- _What you will do_
Repeat, please, exactly the lines from the one that has "Mask every instance" through the end of the records below, with pictures dropped.

- _Data to use_
* * * *

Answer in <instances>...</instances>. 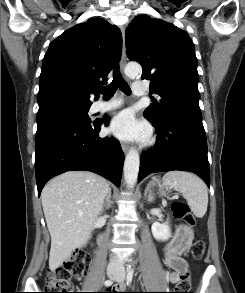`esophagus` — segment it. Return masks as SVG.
I'll return each instance as SVG.
<instances>
[{"label": "esophagus", "instance_id": "34e87169", "mask_svg": "<svg viewBox=\"0 0 245 293\" xmlns=\"http://www.w3.org/2000/svg\"><path fill=\"white\" fill-rule=\"evenodd\" d=\"M121 33H122V54H121V60H120V71L123 74L124 67L126 65V45H125V28L121 26ZM122 150L124 153H126L129 149V145L126 143L121 144Z\"/></svg>", "mask_w": 245, "mask_h": 293}]
</instances>
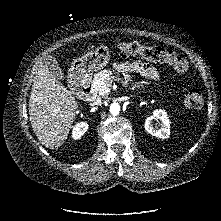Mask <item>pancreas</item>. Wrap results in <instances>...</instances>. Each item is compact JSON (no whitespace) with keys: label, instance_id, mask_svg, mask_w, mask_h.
Wrapping results in <instances>:
<instances>
[{"label":"pancreas","instance_id":"1","mask_svg":"<svg viewBox=\"0 0 221 221\" xmlns=\"http://www.w3.org/2000/svg\"><path fill=\"white\" fill-rule=\"evenodd\" d=\"M113 72L110 70H103L94 75L92 85L93 88L100 94L105 95L110 91V80L114 78ZM138 86H133L132 89Z\"/></svg>","mask_w":221,"mask_h":221}]
</instances>
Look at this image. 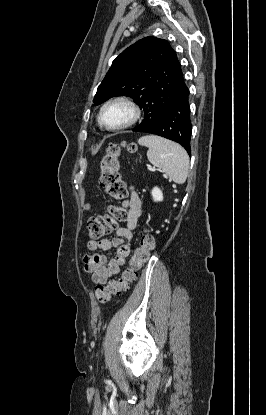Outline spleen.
Instances as JSON below:
<instances>
[{
	"label": "spleen",
	"instance_id": "spleen-1",
	"mask_svg": "<svg viewBox=\"0 0 266 415\" xmlns=\"http://www.w3.org/2000/svg\"><path fill=\"white\" fill-rule=\"evenodd\" d=\"M138 143L148 147V160L162 169L169 180L176 184L185 183L189 172V156L183 147L156 135L143 136Z\"/></svg>",
	"mask_w": 266,
	"mask_h": 415
}]
</instances>
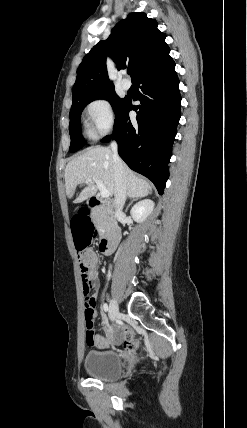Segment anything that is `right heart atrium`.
Wrapping results in <instances>:
<instances>
[{
  "instance_id": "right-heart-atrium-1",
  "label": "right heart atrium",
  "mask_w": 247,
  "mask_h": 428,
  "mask_svg": "<svg viewBox=\"0 0 247 428\" xmlns=\"http://www.w3.org/2000/svg\"><path fill=\"white\" fill-rule=\"evenodd\" d=\"M88 133L97 138L108 133L115 121L114 112L110 101L106 98H97L91 101L85 110Z\"/></svg>"
}]
</instances>
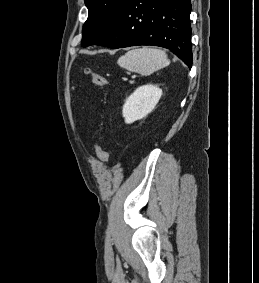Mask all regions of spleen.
<instances>
[{
    "instance_id": "3e777b00",
    "label": "spleen",
    "mask_w": 259,
    "mask_h": 283,
    "mask_svg": "<svg viewBox=\"0 0 259 283\" xmlns=\"http://www.w3.org/2000/svg\"><path fill=\"white\" fill-rule=\"evenodd\" d=\"M117 63L124 69L148 76L168 66L170 61L165 51L142 47L128 51Z\"/></svg>"
}]
</instances>
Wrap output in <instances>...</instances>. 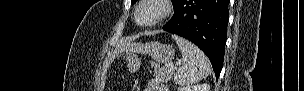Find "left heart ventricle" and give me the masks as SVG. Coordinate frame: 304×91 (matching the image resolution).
I'll list each match as a JSON object with an SVG mask.
<instances>
[{
  "label": "left heart ventricle",
  "mask_w": 304,
  "mask_h": 91,
  "mask_svg": "<svg viewBox=\"0 0 304 91\" xmlns=\"http://www.w3.org/2000/svg\"><path fill=\"white\" fill-rule=\"evenodd\" d=\"M160 13V7L157 4H144L139 12L138 19L141 23H146L154 20Z\"/></svg>",
  "instance_id": "b2bd125f"
}]
</instances>
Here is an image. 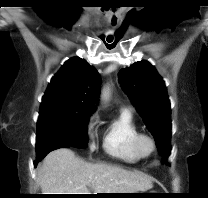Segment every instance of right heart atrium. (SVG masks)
Instances as JSON below:
<instances>
[{
    "label": "right heart atrium",
    "mask_w": 208,
    "mask_h": 198,
    "mask_svg": "<svg viewBox=\"0 0 208 198\" xmlns=\"http://www.w3.org/2000/svg\"><path fill=\"white\" fill-rule=\"evenodd\" d=\"M97 122H98V116L96 114H94L89 118L87 125H86V132H87V135L90 139L91 149H93L95 147L94 136H95Z\"/></svg>",
    "instance_id": "right-heart-atrium-1"
}]
</instances>
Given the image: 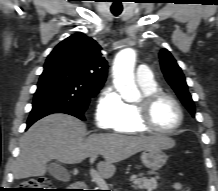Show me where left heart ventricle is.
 Segmentation results:
<instances>
[{"mask_svg":"<svg viewBox=\"0 0 218 191\" xmlns=\"http://www.w3.org/2000/svg\"><path fill=\"white\" fill-rule=\"evenodd\" d=\"M155 125L161 129H170L177 125L179 113L176 106L168 99H159L152 110Z\"/></svg>","mask_w":218,"mask_h":191,"instance_id":"1","label":"left heart ventricle"}]
</instances>
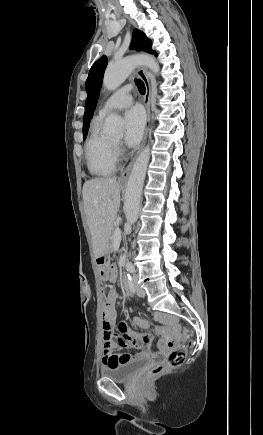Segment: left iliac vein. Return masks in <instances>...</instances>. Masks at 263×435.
I'll list each match as a JSON object with an SVG mask.
<instances>
[{"mask_svg":"<svg viewBox=\"0 0 263 435\" xmlns=\"http://www.w3.org/2000/svg\"><path fill=\"white\" fill-rule=\"evenodd\" d=\"M137 280H138L137 275H134L133 283H134V287H135L136 293H137V295L139 297H144L146 295V293H145L144 289H142L140 287V285L138 284Z\"/></svg>","mask_w":263,"mask_h":435,"instance_id":"1","label":"left iliac vein"}]
</instances>
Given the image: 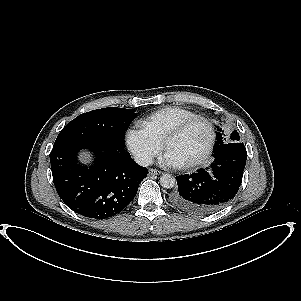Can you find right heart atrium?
I'll use <instances>...</instances> for the list:
<instances>
[{"label":"right heart atrium","instance_id":"1","mask_svg":"<svg viewBox=\"0 0 301 301\" xmlns=\"http://www.w3.org/2000/svg\"><path fill=\"white\" fill-rule=\"evenodd\" d=\"M126 145L138 162L150 164L160 153L162 144L144 128H129L126 132Z\"/></svg>","mask_w":301,"mask_h":301}]
</instances>
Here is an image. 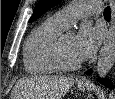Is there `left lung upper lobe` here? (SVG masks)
<instances>
[{
	"instance_id": "left-lung-upper-lobe-1",
	"label": "left lung upper lobe",
	"mask_w": 115,
	"mask_h": 99,
	"mask_svg": "<svg viewBox=\"0 0 115 99\" xmlns=\"http://www.w3.org/2000/svg\"><path fill=\"white\" fill-rule=\"evenodd\" d=\"M60 1L61 0H39L29 22L36 20L38 17L44 14L48 9L57 5Z\"/></svg>"
}]
</instances>
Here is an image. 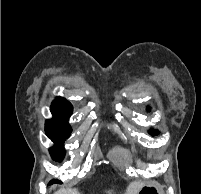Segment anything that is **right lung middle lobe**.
I'll use <instances>...</instances> for the list:
<instances>
[{
	"label": "right lung middle lobe",
	"instance_id": "dd1d6c3e",
	"mask_svg": "<svg viewBox=\"0 0 201 194\" xmlns=\"http://www.w3.org/2000/svg\"><path fill=\"white\" fill-rule=\"evenodd\" d=\"M54 119L47 120L45 123L46 135L55 143V146L50 149L52 158L56 161H61L65 155L63 143L65 138L70 136L72 128L68 124V115L63 114L56 110H51ZM52 183H60L57 180L51 181Z\"/></svg>",
	"mask_w": 201,
	"mask_h": 194
}]
</instances>
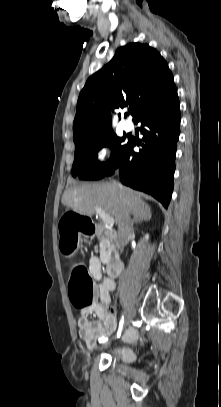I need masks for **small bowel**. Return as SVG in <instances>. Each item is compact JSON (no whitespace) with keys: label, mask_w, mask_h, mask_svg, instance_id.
I'll use <instances>...</instances> for the list:
<instances>
[{"label":"small bowel","mask_w":221,"mask_h":407,"mask_svg":"<svg viewBox=\"0 0 221 407\" xmlns=\"http://www.w3.org/2000/svg\"><path fill=\"white\" fill-rule=\"evenodd\" d=\"M89 272L96 282L95 300L90 306L81 310L78 327L80 338L88 349H93L100 338L111 335L116 329L115 308L111 302V292L116 288V281L111 277L103 278L102 265L97 256L91 257ZM90 314H94L97 320H91ZM136 337L137 333L132 330L125 335V340L131 341Z\"/></svg>","instance_id":"1"}]
</instances>
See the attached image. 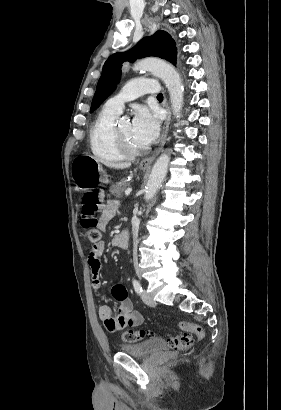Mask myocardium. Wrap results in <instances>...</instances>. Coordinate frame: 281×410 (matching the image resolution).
<instances>
[{"instance_id":"f54148a6","label":"myocardium","mask_w":281,"mask_h":410,"mask_svg":"<svg viewBox=\"0 0 281 410\" xmlns=\"http://www.w3.org/2000/svg\"><path fill=\"white\" fill-rule=\"evenodd\" d=\"M113 138L118 148L124 153L125 156H138L145 152V148H134L128 141L121 135L119 131L118 122L113 127Z\"/></svg>"}]
</instances>
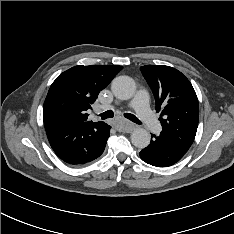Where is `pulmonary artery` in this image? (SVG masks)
Returning a JSON list of instances; mask_svg holds the SVG:
<instances>
[{"mask_svg":"<svg viewBox=\"0 0 234 234\" xmlns=\"http://www.w3.org/2000/svg\"><path fill=\"white\" fill-rule=\"evenodd\" d=\"M132 106L135 108L139 117L144 121L147 129L157 130L159 128V122L154 117L153 113L148 107V94L145 90H140L132 102ZM115 106L104 107L103 109H115Z\"/></svg>","mask_w":234,"mask_h":234,"instance_id":"pulmonary-artery-1","label":"pulmonary artery"}]
</instances>
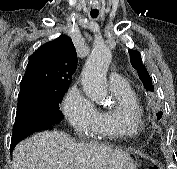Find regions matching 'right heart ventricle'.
<instances>
[{"instance_id":"e07e8e85","label":"right heart ventricle","mask_w":177,"mask_h":169,"mask_svg":"<svg viewBox=\"0 0 177 169\" xmlns=\"http://www.w3.org/2000/svg\"><path fill=\"white\" fill-rule=\"evenodd\" d=\"M116 105L97 111L94 131L99 138L123 139L139 135L144 129L143 110L134 90H111Z\"/></svg>"}]
</instances>
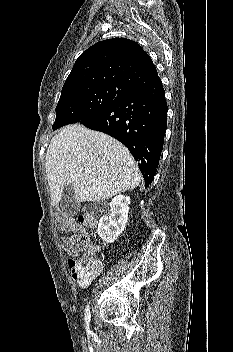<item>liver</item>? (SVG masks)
Instances as JSON below:
<instances>
[{
  "mask_svg": "<svg viewBox=\"0 0 233 352\" xmlns=\"http://www.w3.org/2000/svg\"><path fill=\"white\" fill-rule=\"evenodd\" d=\"M45 166L53 206L61 201L66 185L73 186L80 203L109 199L136 188L141 180L122 143L78 124L66 126L52 138Z\"/></svg>",
  "mask_w": 233,
  "mask_h": 352,
  "instance_id": "obj_1",
  "label": "liver"
}]
</instances>
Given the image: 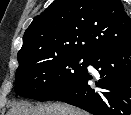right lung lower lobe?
<instances>
[{"mask_svg": "<svg viewBox=\"0 0 131 115\" xmlns=\"http://www.w3.org/2000/svg\"><path fill=\"white\" fill-rule=\"evenodd\" d=\"M100 74L96 82L87 69L55 100L94 115H131V45L99 52L88 58Z\"/></svg>", "mask_w": 131, "mask_h": 115, "instance_id": "obj_1", "label": "right lung lower lobe"}]
</instances>
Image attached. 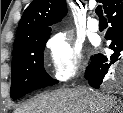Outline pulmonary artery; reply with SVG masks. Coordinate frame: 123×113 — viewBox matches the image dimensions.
<instances>
[{
	"mask_svg": "<svg viewBox=\"0 0 123 113\" xmlns=\"http://www.w3.org/2000/svg\"><path fill=\"white\" fill-rule=\"evenodd\" d=\"M88 28H89V30H91L93 32L98 31L100 28L98 20L94 17L90 18L88 21Z\"/></svg>",
	"mask_w": 123,
	"mask_h": 113,
	"instance_id": "e3ab8cb5",
	"label": "pulmonary artery"
}]
</instances>
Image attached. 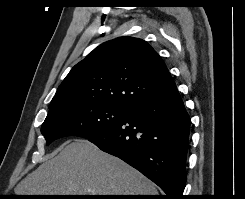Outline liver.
Listing matches in <instances>:
<instances>
[{"instance_id":"obj_1","label":"liver","mask_w":245,"mask_h":199,"mask_svg":"<svg viewBox=\"0 0 245 199\" xmlns=\"http://www.w3.org/2000/svg\"><path fill=\"white\" fill-rule=\"evenodd\" d=\"M17 195H158L155 185L86 139H75L28 174Z\"/></svg>"}]
</instances>
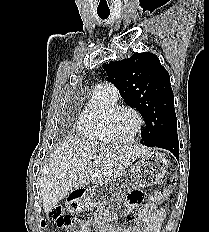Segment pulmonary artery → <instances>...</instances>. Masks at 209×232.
<instances>
[{
	"instance_id": "obj_1",
	"label": "pulmonary artery",
	"mask_w": 209,
	"mask_h": 232,
	"mask_svg": "<svg viewBox=\"0 0 209 232\" xmlns=\"http://www.w3.org/2000/svg\"><path fill=\"white\" fill-rule=\"evenodd\" d=\"M96 89L102 90L110 99L116 101L118 98L117 88L110 82L99 84Z\"/></svg>"
}]
</instances>
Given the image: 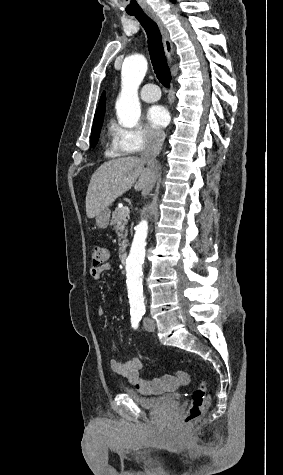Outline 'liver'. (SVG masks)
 I'll return each instance as SVG.
<instances>
[{
  "mask_svg": "<svg viewBox=\"0 0 283 475\" xmlns=\"http://www.w3.org/2000/svg\"><path fill=\"white\" fill-rule=\"evenodd\" d=\"M143 162L138 156L117 158L104 162L94 172L87 190L86 216L95 218L101 210H105L115 202L116 198L131 190L133 184L137 192L142 190L143 196H147L153 188L154 180L148 176Z\"/></svg>",
  "mask_w": 283,
  "mask_h": 475,
  "instance_id": "liver-1",
  "label": "liver"
}]
</instances>
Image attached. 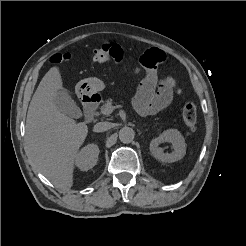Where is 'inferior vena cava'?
<instances>
[{"label":"inferior vena cava","instance_id":"inferior-vena-cava-1","mask_svg":"<svg viewBox=\"0 0 246 246\" xmlns=\"http://www.w3.org/2000/svg\"><path fill=\"white\" fill-rule=\"evenodd\" d=\"M112 125L110 122H99L94 125L93 131L94 132H104L111 129Z\"/></svg>","mask_w":246,"mask_h":246}]
</instances>
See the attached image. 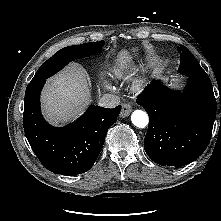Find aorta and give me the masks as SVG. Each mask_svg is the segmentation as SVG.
<instances>
[{
	"label": "aorta",
	"mask_w": 221,
	"mask_h": 221,
	"mask_svg": "<svg viewBox=\"0 0 221 221\" xmlns=\"http://www.w3.org/2000/svg\"><path fill=\"white\" fill-rule=\"evenodd\" d=\"M132 123L139 128H144L148 125L149 118L145 111L135 110L131 115Z\"/></svg>",
	"instance_id": "762f6f07"
}]
</instances>
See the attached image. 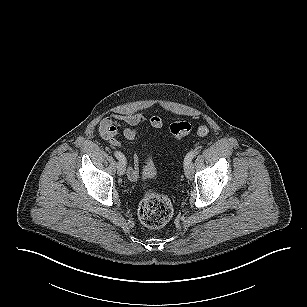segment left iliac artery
Wrapping results in <instances>:
<instances>
[{"mask_svg": "<svg viewBox=\"0 0 307 307\" xmlns=\"http://www.w3.org/2000/svg\"><path fill=\"white\" fill-rule=\"evenodd\" d=\"M195 152L194 151H190L189 153H187V155L185 156V159H184V164L187 165L189 164L192 159L194 158L195 156Z\"/></svg>", "mask_w": 307, "mask_h": 307, "instance_id": "1", "label": "left iliac artery"}]
</instances>
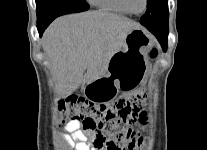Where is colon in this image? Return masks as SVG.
I'll list each match as a JSON object with an SVG mask.
<instances>
[{
    "label": "colon",
    "instance_id": "5ec220e1",
    "mask_svg": "<svg viewBox=\"0 0 207 150\" xmlns=\"http://www.w3.org/2000/svg\"><path fill=\"white\" fill-rule=\"evenodd\" d=\"M157 55L155 48L150 56L156 58ZM142 97V94H134L106 104L70 96L59 102L58 122L80 120L86 132L95 134L94 145L100 150H140L143 138L130 125L152 122V117L139 114V111H144V106H139ZM142 131H148V128H142Z\"/></svg>",
    "mask_w": 207,
    "mask_h": 150
}]
</instances>
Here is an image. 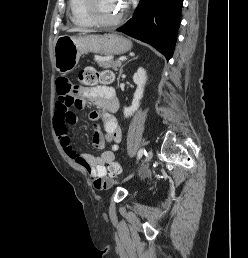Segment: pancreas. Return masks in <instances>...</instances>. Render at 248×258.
I'll list each match as a JSON object with an SVG mask.
<instances>
[{"label":"pancreas","instance_id":"1","mask_svg":"<svg viewBox=\"0 0 248 258\" xmlns=\"http://www.w3.org/2000/svg\"><path fill=\"white\" fill-rule=\"evenodd\" d=\"M94 60L99 65V67L112 68L115 71L118 70V68L121 67V65H122V61L108 60V59H103V58L97 57V56H95Z\"/></svg>","mask_w":248,"mask_h":258}]
</instances>
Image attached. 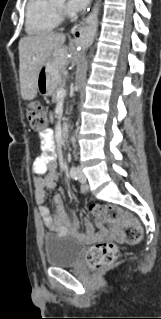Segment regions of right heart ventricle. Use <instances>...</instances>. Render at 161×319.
I'll list each match as a JSON object with an SVG mask.
<instances>
[{"label":"right heart ventricle","mask_w":161,"mask_h":319,"mask_svg":"<svg viewBox=\"0 0 161 319\" xmlns=\"http://www.w3.org/2000/svg\"><path fill=\"white\" fill-rule=\"evenodd\" d=\"M60 22V15L53 0H29L26 5V31L39 36L53 31Z\"/></svg>","instance_id":"obj_1"}]
</instances>
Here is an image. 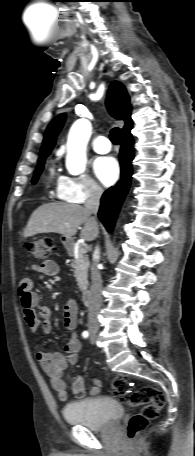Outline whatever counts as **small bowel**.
<instances>
[{
    "instance_id": "obj_1",
    "label": "small bowel",
    "mask_w": 195,
    "mask_h": 456,
    "mask_svg": "<svg viewBox=\"0 0 195 456\" xmlns=\"http://www.w3.org/2000/svg\"><path fill=\"white\" fill-rule=\"evenodd\" d=\"M29 269L39 276H55L59 272V266L53 260L31 264ZM17 293L20 298L24 320L30 330L36 332L41 329L44 333L49 334L52 330L50 309L47 306H41L37 309L38 296L34 292L33 280L29 277L22 278L18 283ZM77 313L76 303L73 300H69L64 306L63 325L65 329L70 331L64 353L59 351H39L36 354L43 371L50 379L52 388L63 402L69 398L68 387L63 374L67 367L76 364L80 351V342L75 332ZM71 389L77 398L85 397L87 394L97 396L102 391V384L99 379H94L92 388L87 392L85 379L83 376H79L72 382Z\"/></svg>"
}]
</instances>
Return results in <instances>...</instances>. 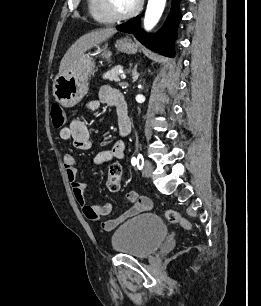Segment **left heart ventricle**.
<instances>
[{"instance_id":"1","label":"left heart ventricle","mask_w":261,"mask_h":306,"mask_svg":"<svg viewBox=\"0 0 261 306\" xmlns=\"http://www.w3.org/2000/svg\"><path fill=\"white\" fill-rule=\"evenodd\" d=\"M114 8L119 13H126L132 10L138 0H112Z\"/></svg>"}]
</instances>
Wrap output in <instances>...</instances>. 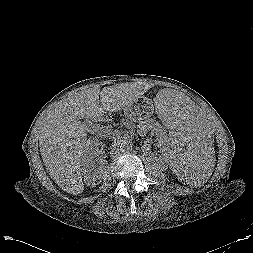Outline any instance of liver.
<instances>
[{
  "mask_svg": "<svg viewBox=\"0 0 253 253\" xmlns=\"http://www.w3.org/2000/svg\"><path fill=\"white\" fill-rule=\"evenodd\" d=\"M140 82L99 86L74 93L46 116L39 126V145L52 179L67 193L84 191L81 158L86 144V122L99 120L104 112H116L140 99L150 88ZM100 99V100H99ZM85 118L84 122L79 119Z\"/></svg>",
  "mask_w": 253,
  "mask_h": 253,
  "instance_id": "liver-1",
  "label": "liver"
}]
</instances>
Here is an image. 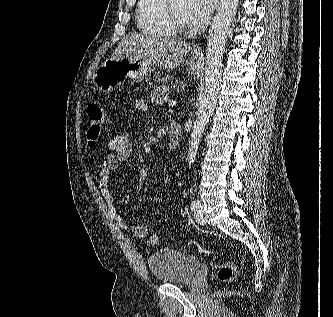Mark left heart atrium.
I'll list each match as a JSON object with an SVG mask.
<instances>
[{"instance_id": "1", "label": "left heart atrium", "mask_w": 333, "mask_h": 317, "mask_svg": "<svg viewBox=\"0 0 333 317\" xmlns=\"http://www.w3.org/2000/svg\"><path fill=\"white\" fill-rule=\"evenodd\" d=\"M213 8L212 0H186L185 15L189 24L202 26L209 20Z\"/></svg>"}]
</instances>
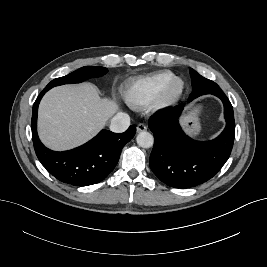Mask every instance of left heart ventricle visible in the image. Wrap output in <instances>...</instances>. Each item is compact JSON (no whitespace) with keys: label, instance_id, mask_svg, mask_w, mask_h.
I'll return each mask as SVG.
<instances>
[{"label":"left heart ventricle","instance_id":"obj_1","mask_svg":"<svg viewBox=\"0 0 267 267\" xmlns=\"http://www.w3.org/2000/svg\"><path fill=\"white\" fill-rule=\"evenodd\" d=\"M178 88V85H176L175 87H174V89L176 90Z\"/></svg>","mask_w":267,"mask_h":267}]
</instances>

* * * *

- _Output for this task_
Mask every instance of left heart ventricle visible in the image. Wrap output in <instances>...</instances>. Each item is compact JSON (no whitespace) with keys: label, instance_id, mask_svg, mask_w, mask_h.
I'll return each mask as SVG.
<instances>
[{"label":"left heart ventricle","instance_id":"obj_1","mask_svg":"<svg viewBox=\"0 0 267 267\" xmlns=\"http://www.w3.org/2000/svg\"><path fill=\"white\" fill-rule=\"evenodd\" d=\"M178 88V85H176L175 87H174V89L176 90Z\"/></svg>","mask_w":267,"mask_h":267}]
</instances>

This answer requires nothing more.